*** Records provided ***

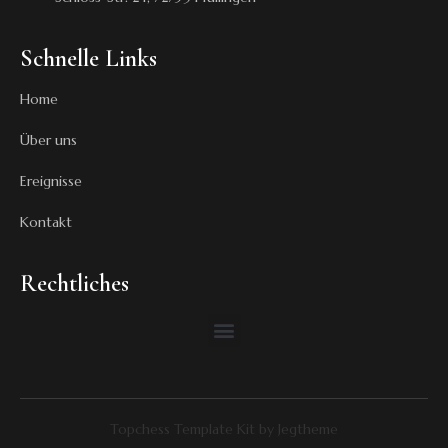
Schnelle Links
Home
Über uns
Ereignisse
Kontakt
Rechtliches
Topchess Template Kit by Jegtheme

*** End of Records provided ***
*** Records provided ***

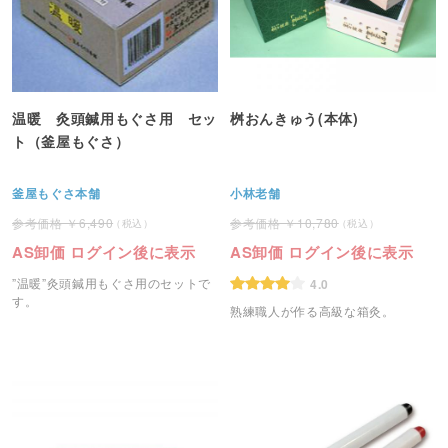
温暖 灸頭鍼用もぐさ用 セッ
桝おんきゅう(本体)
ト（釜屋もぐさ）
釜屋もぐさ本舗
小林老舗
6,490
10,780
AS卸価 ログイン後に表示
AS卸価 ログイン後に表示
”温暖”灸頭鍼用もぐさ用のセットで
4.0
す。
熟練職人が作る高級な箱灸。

*** End of Records provided ***

Exercise brief: After locating the line with "Schnelle Links" in the material above, return it and each line after it exactly, ending at the line with "Topchess Template Kit by Jegtheme".

Answer for this exercise:
Schnelle Links
Home
Über uns
Ereignisse
Kontakt
Rechtliches
Topchess Template Kit by Jegtheme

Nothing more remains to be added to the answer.